Kinetic oscillations in the NO+CO reaction on the Pt(100) surface: An alternative reaction mechanism

Study of Oscillations and Pattern Formation in the NO + CO Reaction on Pt(100) Surfaces through Dynamic Monte Carlo Simulation: Toward a Realistic Model

Oscillations and pattern formation driven by a surface reconstruction are studied for the catalytic reduction of NO by CO on Pt(100) single-crystal surfaces through dynamic Monte Carlo simulations at low pressure and relatively high temperatures conditions. This study incorporates recent experimental evidence obtained for the same reaction on a Rh(111) surface, which modifies the reaction scheme used in previous approaches.
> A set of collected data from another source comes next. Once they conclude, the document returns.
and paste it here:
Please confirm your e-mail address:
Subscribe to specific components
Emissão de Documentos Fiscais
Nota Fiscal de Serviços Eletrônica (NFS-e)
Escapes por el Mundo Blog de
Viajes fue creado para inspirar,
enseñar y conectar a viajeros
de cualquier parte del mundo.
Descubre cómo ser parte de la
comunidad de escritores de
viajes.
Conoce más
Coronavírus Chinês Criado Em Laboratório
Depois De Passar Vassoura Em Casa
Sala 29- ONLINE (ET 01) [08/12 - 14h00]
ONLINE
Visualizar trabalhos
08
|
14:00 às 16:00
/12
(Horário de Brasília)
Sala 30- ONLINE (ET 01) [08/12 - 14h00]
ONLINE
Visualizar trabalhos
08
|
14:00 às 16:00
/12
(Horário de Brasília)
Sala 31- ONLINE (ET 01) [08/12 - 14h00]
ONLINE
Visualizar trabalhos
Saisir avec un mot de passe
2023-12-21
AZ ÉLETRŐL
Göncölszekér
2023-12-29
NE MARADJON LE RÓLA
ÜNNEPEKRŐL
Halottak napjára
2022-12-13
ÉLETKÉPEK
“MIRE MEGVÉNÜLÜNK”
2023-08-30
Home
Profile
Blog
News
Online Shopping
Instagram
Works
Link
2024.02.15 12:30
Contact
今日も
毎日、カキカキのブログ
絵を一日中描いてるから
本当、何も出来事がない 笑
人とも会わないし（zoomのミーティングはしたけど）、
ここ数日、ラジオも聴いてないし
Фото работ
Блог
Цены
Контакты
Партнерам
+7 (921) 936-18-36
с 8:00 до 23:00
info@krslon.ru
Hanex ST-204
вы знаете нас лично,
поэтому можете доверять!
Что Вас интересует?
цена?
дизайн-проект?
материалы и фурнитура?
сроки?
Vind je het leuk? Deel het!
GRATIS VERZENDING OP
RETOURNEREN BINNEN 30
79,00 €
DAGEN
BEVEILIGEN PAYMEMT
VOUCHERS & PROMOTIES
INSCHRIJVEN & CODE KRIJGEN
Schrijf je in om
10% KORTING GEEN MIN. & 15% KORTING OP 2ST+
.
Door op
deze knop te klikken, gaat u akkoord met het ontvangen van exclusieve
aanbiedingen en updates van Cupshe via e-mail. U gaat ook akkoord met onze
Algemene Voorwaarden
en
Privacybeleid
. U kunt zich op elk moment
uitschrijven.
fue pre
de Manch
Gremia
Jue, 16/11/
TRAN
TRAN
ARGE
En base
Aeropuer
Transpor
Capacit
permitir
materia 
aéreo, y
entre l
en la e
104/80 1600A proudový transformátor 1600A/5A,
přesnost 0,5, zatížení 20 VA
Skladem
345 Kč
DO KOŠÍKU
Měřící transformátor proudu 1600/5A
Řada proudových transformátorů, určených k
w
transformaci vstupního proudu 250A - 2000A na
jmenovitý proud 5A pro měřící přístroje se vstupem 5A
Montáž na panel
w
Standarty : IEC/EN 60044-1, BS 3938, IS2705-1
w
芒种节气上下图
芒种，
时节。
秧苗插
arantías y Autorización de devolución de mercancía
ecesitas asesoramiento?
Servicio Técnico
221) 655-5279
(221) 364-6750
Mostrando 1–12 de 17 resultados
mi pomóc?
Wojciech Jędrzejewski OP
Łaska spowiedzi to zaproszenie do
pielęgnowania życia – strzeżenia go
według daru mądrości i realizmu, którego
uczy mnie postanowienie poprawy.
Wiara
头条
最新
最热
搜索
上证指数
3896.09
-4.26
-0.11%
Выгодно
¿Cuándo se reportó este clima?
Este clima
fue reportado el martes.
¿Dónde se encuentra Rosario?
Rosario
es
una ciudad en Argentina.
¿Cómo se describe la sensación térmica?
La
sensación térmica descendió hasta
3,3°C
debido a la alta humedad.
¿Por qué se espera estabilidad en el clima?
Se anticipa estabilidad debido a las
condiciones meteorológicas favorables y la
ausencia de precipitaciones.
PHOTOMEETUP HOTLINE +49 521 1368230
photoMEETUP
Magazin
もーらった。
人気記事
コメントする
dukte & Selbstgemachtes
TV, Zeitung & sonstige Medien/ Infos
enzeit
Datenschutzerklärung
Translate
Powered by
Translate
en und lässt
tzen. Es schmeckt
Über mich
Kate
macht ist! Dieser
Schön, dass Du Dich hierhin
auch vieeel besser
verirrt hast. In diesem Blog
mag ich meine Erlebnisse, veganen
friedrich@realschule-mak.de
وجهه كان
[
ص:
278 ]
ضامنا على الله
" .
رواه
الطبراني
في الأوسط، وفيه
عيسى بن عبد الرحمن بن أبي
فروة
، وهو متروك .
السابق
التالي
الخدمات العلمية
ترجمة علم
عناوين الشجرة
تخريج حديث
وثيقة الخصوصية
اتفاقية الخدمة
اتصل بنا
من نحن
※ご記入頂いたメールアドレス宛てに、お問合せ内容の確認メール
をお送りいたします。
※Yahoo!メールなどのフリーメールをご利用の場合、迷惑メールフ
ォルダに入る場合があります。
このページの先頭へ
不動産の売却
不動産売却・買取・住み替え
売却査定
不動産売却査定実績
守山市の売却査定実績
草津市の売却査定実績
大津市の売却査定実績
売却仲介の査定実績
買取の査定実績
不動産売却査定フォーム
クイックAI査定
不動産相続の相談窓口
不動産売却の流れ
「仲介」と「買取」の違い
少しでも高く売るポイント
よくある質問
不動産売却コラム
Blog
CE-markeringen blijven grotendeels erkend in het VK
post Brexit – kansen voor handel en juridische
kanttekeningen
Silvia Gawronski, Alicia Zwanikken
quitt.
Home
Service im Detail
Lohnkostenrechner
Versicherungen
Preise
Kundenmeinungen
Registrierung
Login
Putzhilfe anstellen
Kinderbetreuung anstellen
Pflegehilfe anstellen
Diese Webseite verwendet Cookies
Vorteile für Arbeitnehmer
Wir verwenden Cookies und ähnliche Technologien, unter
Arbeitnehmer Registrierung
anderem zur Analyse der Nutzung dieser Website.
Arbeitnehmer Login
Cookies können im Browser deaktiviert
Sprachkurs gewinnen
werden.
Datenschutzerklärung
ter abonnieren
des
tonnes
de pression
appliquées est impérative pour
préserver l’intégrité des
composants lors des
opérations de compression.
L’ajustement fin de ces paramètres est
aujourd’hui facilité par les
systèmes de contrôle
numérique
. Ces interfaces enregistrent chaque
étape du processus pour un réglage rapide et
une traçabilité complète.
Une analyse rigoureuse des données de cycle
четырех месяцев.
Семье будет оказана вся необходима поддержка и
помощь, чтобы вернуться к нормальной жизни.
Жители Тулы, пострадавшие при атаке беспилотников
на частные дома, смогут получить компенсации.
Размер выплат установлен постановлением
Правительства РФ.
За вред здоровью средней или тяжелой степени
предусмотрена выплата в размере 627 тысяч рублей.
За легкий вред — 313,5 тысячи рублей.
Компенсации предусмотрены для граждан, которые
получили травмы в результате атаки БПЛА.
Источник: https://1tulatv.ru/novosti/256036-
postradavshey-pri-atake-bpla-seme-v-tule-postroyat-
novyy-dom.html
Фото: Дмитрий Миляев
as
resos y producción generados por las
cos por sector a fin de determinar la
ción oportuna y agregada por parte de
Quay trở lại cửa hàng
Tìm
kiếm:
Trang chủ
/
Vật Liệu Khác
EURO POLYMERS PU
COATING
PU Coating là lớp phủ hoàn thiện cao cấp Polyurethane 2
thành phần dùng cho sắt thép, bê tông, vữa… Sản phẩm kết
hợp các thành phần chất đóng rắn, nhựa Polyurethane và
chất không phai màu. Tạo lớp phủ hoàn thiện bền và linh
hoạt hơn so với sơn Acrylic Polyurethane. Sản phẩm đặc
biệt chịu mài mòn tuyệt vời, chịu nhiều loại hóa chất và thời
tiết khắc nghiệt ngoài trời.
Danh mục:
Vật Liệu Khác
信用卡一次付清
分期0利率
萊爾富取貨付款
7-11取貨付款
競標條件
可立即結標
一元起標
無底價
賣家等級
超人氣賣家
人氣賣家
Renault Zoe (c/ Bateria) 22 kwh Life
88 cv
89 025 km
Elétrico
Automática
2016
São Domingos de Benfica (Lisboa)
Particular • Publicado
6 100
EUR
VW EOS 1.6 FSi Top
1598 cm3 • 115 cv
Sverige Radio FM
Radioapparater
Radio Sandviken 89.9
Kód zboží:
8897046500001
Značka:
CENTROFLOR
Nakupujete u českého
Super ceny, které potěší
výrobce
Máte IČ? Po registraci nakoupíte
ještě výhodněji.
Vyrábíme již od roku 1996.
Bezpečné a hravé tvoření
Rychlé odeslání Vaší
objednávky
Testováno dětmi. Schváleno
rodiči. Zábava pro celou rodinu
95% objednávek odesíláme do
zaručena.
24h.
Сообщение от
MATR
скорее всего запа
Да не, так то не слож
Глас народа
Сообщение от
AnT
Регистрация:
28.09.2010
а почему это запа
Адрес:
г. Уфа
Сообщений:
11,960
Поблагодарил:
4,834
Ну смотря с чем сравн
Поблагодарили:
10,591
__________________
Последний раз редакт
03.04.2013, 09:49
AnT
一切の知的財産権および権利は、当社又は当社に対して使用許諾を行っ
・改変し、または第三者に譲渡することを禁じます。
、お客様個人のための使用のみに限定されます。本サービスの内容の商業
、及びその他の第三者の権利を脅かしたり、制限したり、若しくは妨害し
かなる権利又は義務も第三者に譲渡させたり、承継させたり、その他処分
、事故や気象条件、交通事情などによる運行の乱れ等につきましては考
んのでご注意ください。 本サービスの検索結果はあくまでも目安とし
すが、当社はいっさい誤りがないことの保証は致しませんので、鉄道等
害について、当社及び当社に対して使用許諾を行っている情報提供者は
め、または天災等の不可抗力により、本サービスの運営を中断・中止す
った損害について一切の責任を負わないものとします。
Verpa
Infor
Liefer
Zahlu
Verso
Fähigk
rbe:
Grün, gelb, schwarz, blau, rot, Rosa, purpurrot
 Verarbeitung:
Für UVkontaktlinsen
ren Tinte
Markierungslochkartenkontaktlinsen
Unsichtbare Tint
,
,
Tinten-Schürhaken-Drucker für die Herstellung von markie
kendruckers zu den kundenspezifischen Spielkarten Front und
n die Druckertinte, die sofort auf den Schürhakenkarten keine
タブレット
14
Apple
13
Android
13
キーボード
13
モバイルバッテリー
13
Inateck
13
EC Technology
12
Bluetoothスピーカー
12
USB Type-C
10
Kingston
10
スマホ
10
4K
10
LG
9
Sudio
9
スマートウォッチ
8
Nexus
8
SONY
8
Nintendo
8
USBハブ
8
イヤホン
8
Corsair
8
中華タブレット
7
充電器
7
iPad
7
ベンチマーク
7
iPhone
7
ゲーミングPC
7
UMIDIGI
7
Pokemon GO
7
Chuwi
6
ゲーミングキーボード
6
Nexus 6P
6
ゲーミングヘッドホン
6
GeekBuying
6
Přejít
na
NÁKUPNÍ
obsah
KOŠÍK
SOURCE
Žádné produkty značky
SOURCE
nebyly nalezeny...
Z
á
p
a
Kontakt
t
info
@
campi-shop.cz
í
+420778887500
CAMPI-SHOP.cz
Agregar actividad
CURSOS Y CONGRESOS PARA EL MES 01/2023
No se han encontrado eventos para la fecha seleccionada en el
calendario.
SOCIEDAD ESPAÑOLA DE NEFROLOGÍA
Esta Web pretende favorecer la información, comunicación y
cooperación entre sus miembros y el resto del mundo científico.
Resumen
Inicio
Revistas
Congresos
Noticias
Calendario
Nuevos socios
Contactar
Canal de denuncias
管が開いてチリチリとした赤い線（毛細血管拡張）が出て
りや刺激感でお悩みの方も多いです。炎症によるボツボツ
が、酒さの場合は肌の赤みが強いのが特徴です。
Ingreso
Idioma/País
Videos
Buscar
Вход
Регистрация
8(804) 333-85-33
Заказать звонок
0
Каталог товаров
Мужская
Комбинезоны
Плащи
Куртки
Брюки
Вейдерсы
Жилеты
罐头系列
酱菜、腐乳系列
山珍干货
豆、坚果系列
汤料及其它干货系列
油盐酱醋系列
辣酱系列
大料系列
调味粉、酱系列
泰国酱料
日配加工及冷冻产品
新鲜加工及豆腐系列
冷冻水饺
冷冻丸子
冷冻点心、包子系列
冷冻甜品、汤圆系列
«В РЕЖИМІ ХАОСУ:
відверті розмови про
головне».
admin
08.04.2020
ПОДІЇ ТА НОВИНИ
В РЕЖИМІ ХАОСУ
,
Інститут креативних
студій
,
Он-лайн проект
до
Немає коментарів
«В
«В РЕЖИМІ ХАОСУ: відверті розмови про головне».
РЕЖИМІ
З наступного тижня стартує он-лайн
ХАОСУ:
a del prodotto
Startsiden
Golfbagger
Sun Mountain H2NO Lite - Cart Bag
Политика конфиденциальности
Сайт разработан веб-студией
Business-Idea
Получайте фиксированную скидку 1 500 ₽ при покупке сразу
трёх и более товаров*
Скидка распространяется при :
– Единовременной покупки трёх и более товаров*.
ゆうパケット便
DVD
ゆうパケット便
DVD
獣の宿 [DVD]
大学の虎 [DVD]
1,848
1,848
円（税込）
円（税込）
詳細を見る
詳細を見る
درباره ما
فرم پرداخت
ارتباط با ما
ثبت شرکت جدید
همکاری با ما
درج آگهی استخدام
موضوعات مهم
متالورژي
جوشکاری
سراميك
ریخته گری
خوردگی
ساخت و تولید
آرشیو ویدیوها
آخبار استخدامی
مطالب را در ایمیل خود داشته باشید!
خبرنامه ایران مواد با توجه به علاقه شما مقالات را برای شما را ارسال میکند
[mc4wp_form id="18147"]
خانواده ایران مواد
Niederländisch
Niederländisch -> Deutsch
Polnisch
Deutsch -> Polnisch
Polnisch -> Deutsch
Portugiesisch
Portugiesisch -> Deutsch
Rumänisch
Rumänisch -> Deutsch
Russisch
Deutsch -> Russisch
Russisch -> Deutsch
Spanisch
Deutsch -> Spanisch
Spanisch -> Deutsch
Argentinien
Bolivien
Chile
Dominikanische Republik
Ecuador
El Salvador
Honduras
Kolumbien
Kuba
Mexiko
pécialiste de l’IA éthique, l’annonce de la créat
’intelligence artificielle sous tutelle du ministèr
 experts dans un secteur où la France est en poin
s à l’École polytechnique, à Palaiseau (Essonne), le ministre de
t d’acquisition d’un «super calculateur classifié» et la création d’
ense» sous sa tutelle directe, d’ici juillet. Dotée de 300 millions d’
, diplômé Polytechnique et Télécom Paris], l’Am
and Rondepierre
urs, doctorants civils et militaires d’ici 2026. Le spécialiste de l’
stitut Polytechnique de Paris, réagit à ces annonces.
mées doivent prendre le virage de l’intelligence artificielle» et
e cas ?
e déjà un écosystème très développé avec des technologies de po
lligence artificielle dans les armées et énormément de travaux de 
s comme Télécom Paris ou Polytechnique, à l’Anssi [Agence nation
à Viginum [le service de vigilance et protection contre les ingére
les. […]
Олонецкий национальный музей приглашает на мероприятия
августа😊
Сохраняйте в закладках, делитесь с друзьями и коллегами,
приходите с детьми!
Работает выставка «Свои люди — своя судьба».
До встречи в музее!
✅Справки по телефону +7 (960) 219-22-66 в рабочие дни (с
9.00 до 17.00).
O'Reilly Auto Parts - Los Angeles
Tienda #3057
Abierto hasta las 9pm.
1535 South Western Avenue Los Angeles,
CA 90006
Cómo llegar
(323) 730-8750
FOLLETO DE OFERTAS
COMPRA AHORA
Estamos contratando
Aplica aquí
The main consequence of such experimental evidence is that the production of N(2) occurs through two parallel mechanisms: (a) the classical N + N recombination step; (b) the formation and subsequent decay of an (N-NO) intermediate species as the fastest pathway. Moreover, different factors influencing the NO dissociation rate, the key step in the whole reaction, such as the availability of neighboring vacant sites, the formation of N-islands, and the presence of other NO and CO adsorbed species in the neighborhood, are also taken into account and their effects discussed. Sustained, modulated, irregular, and damped oscillations are observed in our analysis as well as the formation of cellular structures and turbulent patterns. The effect and the importance of each elementary reaction step on the behavior of the system are discussed.